This Native American Heritage Month, we’re highlighting those who play a pivotal role in helping the American Red Cross accomplish its humanitarian mission every day. This week, we’d like to highlight Lauren Snow, an AmeriCorps Member with Red Cross Service to the Armed Forces (SAF) and a proud member of the Chickasaw Nation. Here is a conversation we had with her around Native American Heritage Month and our work with tribal communities.
What is your tribal affiliation?
Chickasaw Nation. Just as a “fun fact,” the Chickasaw Nation resides in Oklahoma and is one of the “Five Civilized Tribes” along with the Cherokee, Choctaw, Creek and Seminoles.
Where were you raised?
Due to my father’s occupation, my family moved around the United States quite a bit when I was growing up. I lived in a total of seven different locations before the age of 18, including states on the east coast, west coast and several in between!
As a Native American, what do you see as the Red Cross’s role with tribes?
As a Native American, I see the Red Cross fulfilling an important role of providing support for Native American communities by offering an outlet for services in times of need and opportunities for volunteers to give back to other tribal members.
The Red Cross works with the Chickasaw Nation to provide citizens with the training needed to assist with emergencies and disasters and enables volunteers to serve their community in times of need.
How do the tribes assist the Red Cross?
Tribes native to Washington State have assisted the Red Cross by providing volunteers as well as generous donations to assist in relief and emergency preparedness efforts across the state. Additionally, tribal members can sit on the Red Cross Boards. Currently, there is one individual of the Tulalip Tribes sitting as a member on the Red Cross Board in Snohomish County.
What would you like people to know about tribal nations?
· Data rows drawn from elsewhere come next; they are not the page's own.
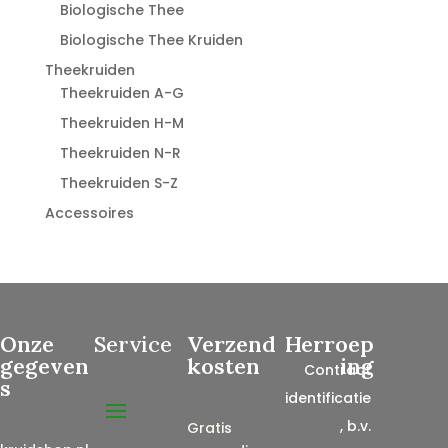
Biologische Thee
Biologische Thee Kruiden
Theekruiden
Theekruiden A-G
Theekruiden H-M
Theekruiden N-R
Theekruiden S-Z
Accessoires
Onze
Service
Verzend
Herroep
gegeven
kosten
ing
Contract
s
identificatie
, b.v.
Gratis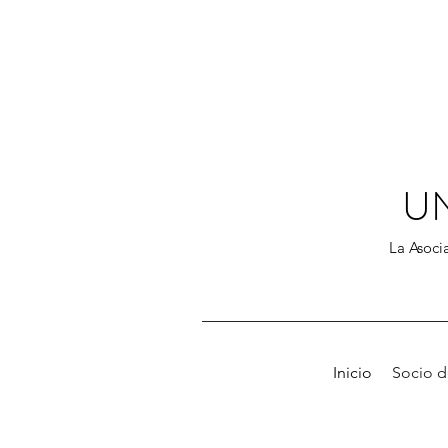
U
La Asocia
Inicio
Socio 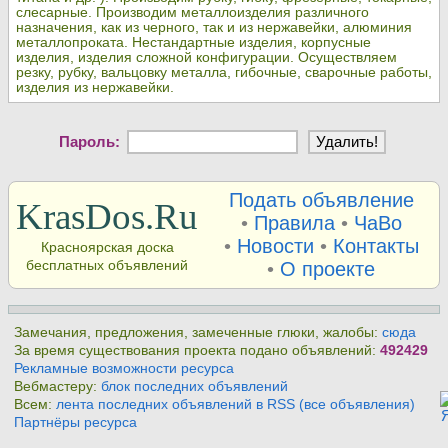
слесарные. Производим металлоизделия различного
назначения, как из черного, так и из нержавейки, алюминия
металлопроката. Нестандартные изделия, корпусные
изделия, изделия сложной конфигурации. Осуществляем
резку, рубку, вальцовку металла, гибочные, сварочные работы,
изделия из нержавейки.
Пароль:
Подать объявление
KrasDos.Ru
•
Правила
•
ЧаВо
•
Новости
•
Контакты
Красноярская доска
бесплатных объявлений
•
О проекте
Замечания, предложения, замеченные глюки, жалобы:
сюда
За время существования проекта подано объявлений:
492429
Рекламные возможности ресурса
Вебмастеру:
блок последних объявлений
Всем:
лента последних объявлений в RSS (все объявления)
Партнёры ресурса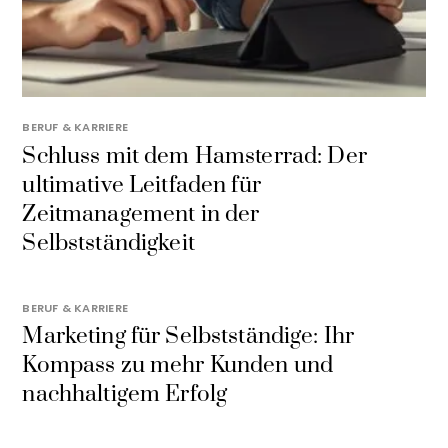
BERUF & KARRIERE
Schluss mit dem Hamsterrad: Der
ultimative Leitfaden für
Zeitmanagement in der
Selbstständigkeit
BERUF & KARRIERE
Marketing für Selbstständige: Ihr
Kompass zu mehr Kunden und
nachhaltigem Erfolg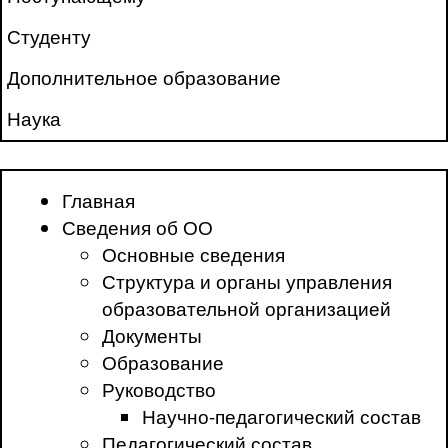
Студенту
Дополнительное образование
Наука
Главная
Сведения об ОО
Основные сведения
Структура и органы управления
образовательной организацией
Документы
Образование
Руководство
Научно-педагогический состав
Педагогический состав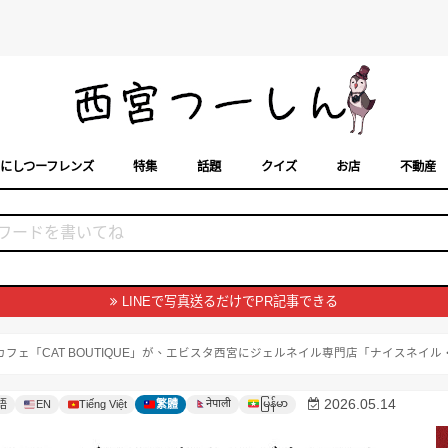
にしつーフレンズ
特集
話題
クイズ
お店
不動産
トカレンダー
「西宮スポット」に載せるには？
まちなみ
LINEで写真送るだけでPR記事できる
フェ「CAT BOUTIQUE」が、エビスタ西宮にジェルネイル専門店「ナイスネイ
မြန်မာ
2026.05.14
नेपाली
語
EN
Tiếng Việt
繁體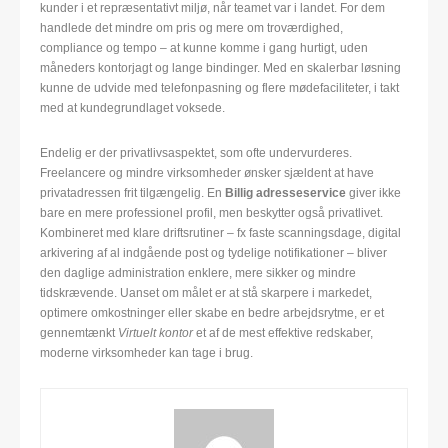
kunder i et repræsentativt miljø, når teamet var i landet. For dem
handlede det mindre om pris og mere om troværdighed,
compliance og tempo – at kunne komme i gang hurtigt, uden
måneders kontorjagt og lange bindinger. Med en skalerbar løsning
kunne de udvide med telefonpasning og flere mødefaciliteter, i takt
med at kundegrundlaget voksede.
Endelig er der privatlivsaspektet, som ofte undervurderes.
Freelancere og mindre virksomheder ønsker sjældent at have
privatadressen frit tilgængelig. En
Billig adresseservice
giver ikke
bare en mere professionel profil, men beskytter også privatlivet.
Kombineret med klare driftsrutiner – fx faste scanningsdage, digital
arkivering af al indgående post og tydelige notifikationer – bliver
den daglige administration enklere, mere sikker og mindre
tidskrævende. Uanset om målet er at stå skarpere i markedet,
optimere omkostninger eller skabe en bedre arbejdsrytme, er et
gennemtænkt
Virtuelt kontor
et af de mest effektive redskaber,
moderne virksomheder kan tage i brug.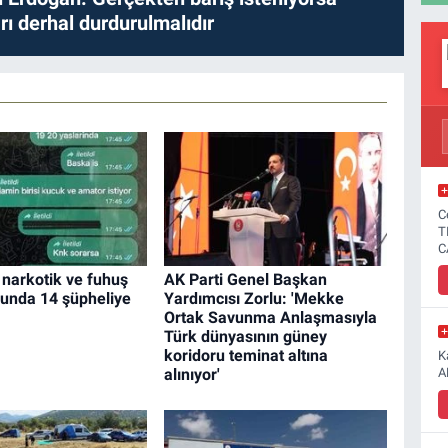
ları derhal durdurulmalıdır
C
T
C
narkotik ve fuhuş
AK Parti Genel Başkan
unda 14 şüpheliye
Yardımcısı Zorlu: 'Mekke
Ortak Savunma Anlaşmasıyla
Türk dünyasının güney
koridoru teminat altına
K
alınıyor'
A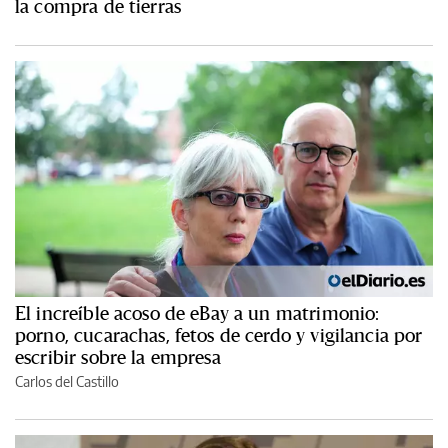
la compra de tierras
El increíble acoso de eBay a un matrimonio:
porno, cucarachas, fetos de cerdo y vigilancia por
escribir sobre la empresa
Carlos del Castillo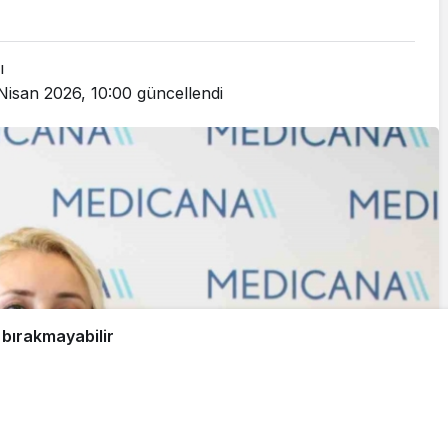
ı
Nisan 2026, 10:00
güncellendi
 bırakmayabilir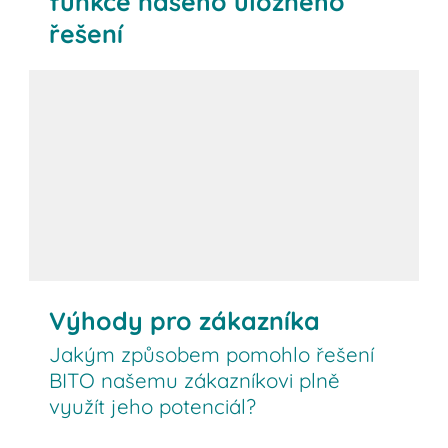
funkce našeho úložného
řešení
Výhody pro zákazníka
Jakým způsobem pomohlo řešení
BITO našemu zákazníkovi plně
využít jeho potenciál?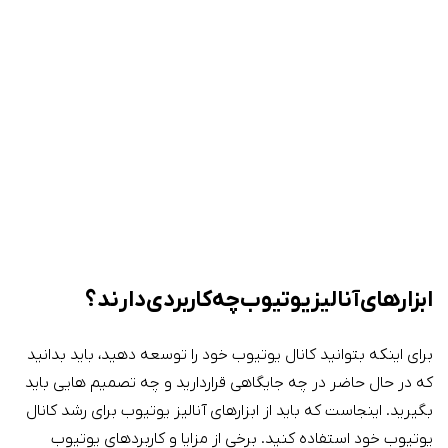
ابزارهای آنالیز یوتیوب چه کاربردی دارند؟
برای اینکه بتوانید کانال یوتیوب خود را توسعه دهید، باید بدانید
که در حال حاضر در چه جایگاهی قراردارید و چه تصمیم هایی باید
بگیرید. اینجاست که باید از ابزارهای آنالیز یوتیوب برای رشد کانال
یوتیوب خود استفاده کنید. برخی از مزایا و کاربردهای یوتیوب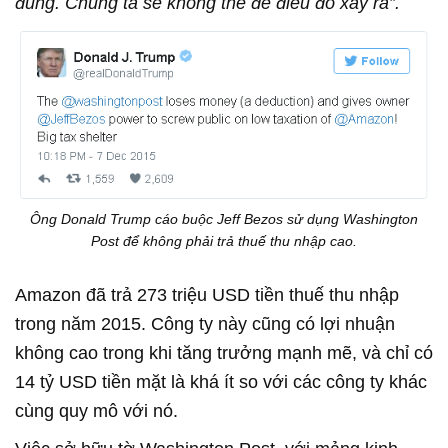
đúng. Chúng ta sẽ không thể để điều đó xảy ra”.
Ông Donald Trump cáo buộc Jeff Bezos sử dụng Washington
Post để không phải trả thuế thu nhập cao.
Amazon đã trả 273 triệu USD tiền thuế thu nhập
trong năm 2015. Công ty này cũng có lợi nhuận
không cao trong khi tăng trưởng mạnh mẽ, và chỉ có
14 tỷ USD tiền mặt là khá ít so với các công ty khác
cùng quy mô với nó.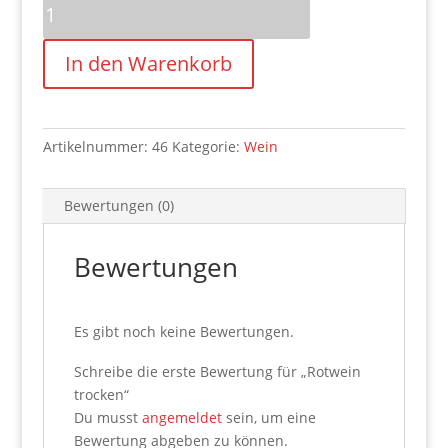
Rotwein
trocken
Menge
In den Warenkorb
Artikelnummer:
46
Kategorie:
Wein
Bewertungen (0)
Bewertungen
Es gibt noch keine Bewertungen.
Schreibe die erste Bewertung für „Rotwein
trocken“
Du musst
angemeldet
sein, um eine
Bewertung abgeben zu können.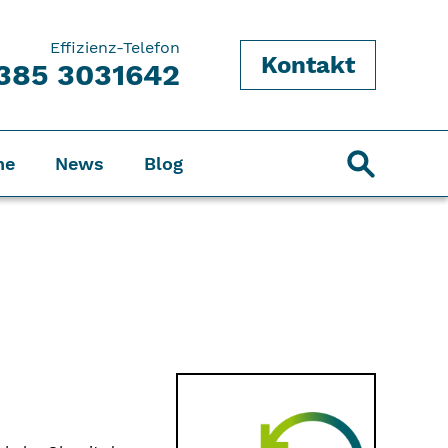
Effizienz-Telefon
Kontakt
385 3031642
ne
News
Blog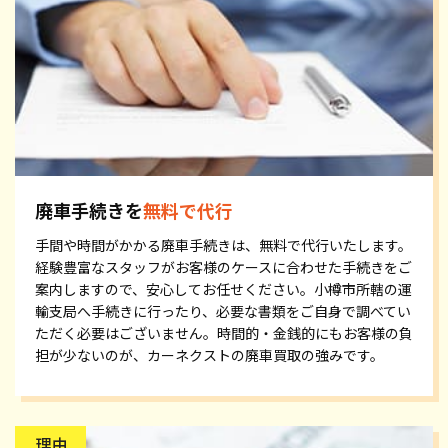
廃車手続きを
無料で代行
手間や時間がかかる廃車手続きは、無料で代行いたします。
経験豊富なスタッフがお客様のケースに合わせた手続きをご
案内しますので、安心してお任せください。小樽市所轄の運
輸支局へ手続きに行ったり、必要な書類をご自身で調べてい
ただく必要はございません。時間的・金銭的にもお客様の負
担が少ないのが、カーネクストの廃車買取の強みです。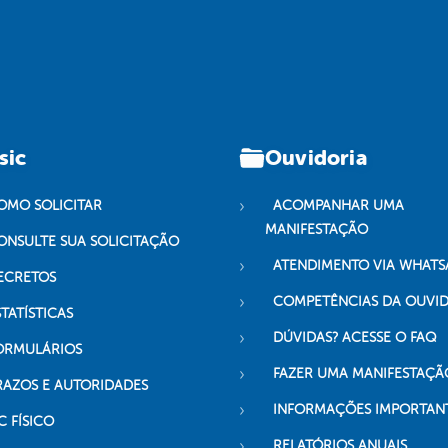
sic
Ouvidoria
OMO SOLICITAR
ACOMPANHAR UMA
MANIFESTAÇÃO
ONSULTE SUA SOLICITAÇÃO
ATENDIMENTO VIA WHATS
ECRETOS
COMPETÊNCIAS DA OUVI
TATÍSTICAS
DÚVIDAS? ACESSE O FAQ
ORMULÁRIOS
FAZER UMA MANIFESTAÇÃ
RAZOS E AUTORIDADES
INFORMAÇÕES IMPORTAN
C FÍSICO
RELATÓRIOS ANUAIS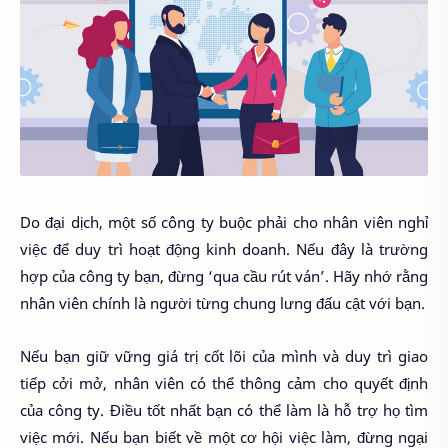
Do đại dịch, một số công ty buộc phải cho nhân viên nghỉ
việc để duy trì hoạt động kinh doanh. Nếu đây là trường
hợp của công ty bạn, đừng ‘qua cầu rút ván’. Hãy nhớ rằng
nhân viên chính là người từng chung lưng đấu cật với bạn.
Nếu bạn giữ vững giá trị cốt lõi của mình và duy trì giao
tiếp cởi mở, nhân viên có thể thông cảm cho quyết định
của công ty. Điều tốt nhất bạn có thể làm là hỗ trợ họ tìm
việc mới. Nếu bạn biết về một cơ hội việc làm, đừng ngại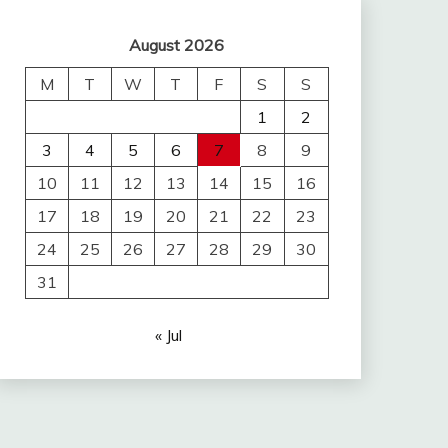
August 2026
M
T
W
T
F
S
S
1
2
3
4
5
6
7
8
9
10
11
12
13
14
15
16
17
18
19
20
21
22
23
24
25
26
27
28
29
30
31
« Jul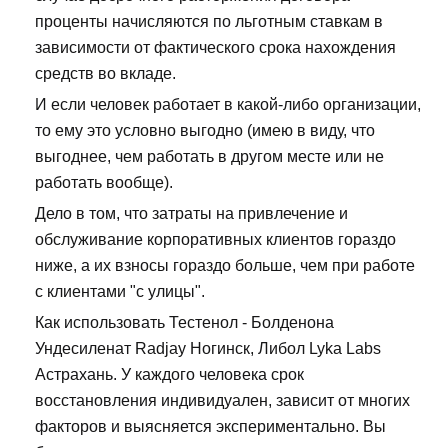
проценты начисляются по льготным ставкам в
зависимости от фактического срока нахождения
средств во вкладе.
И если человек работает в какой-либо организации,
то ему это условно выгодно (имею в виду, что
выгоднее, чем работать в другом месте или не
работать вообще).
Дело в том, что затраты на привлечение и
обслуживание корпоративных клиентов гораздо
ниже, а их взносы гораздо больше, чем при работе
с клиентами "с улицы".
Как использовать Тестенол - Болденона
Ундесиленат Radjay Ногинск, Либол Lyka Labs
Астрахань. У каждого человека срок
восстановления индивидуален, зависит от многих
факторов и выясняется экспериментально. Вы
It is always encouraging when others take the time and interest in learning about the history and culture of a Native American tribe or tribes located in their area. There are so many aspects of Native American culture and heritage that individuals outside of that culture do not realize and can easily overlook, as no two tribes are the same! As a Chickasaw citizen, I have been lucky to be immersed in my tribe’s culture through not only the learning of the native language and recipes, but through the passing on of ideals such as the importance of always treating your elders with respect, having a strong work ethic and self-determination and the value of community.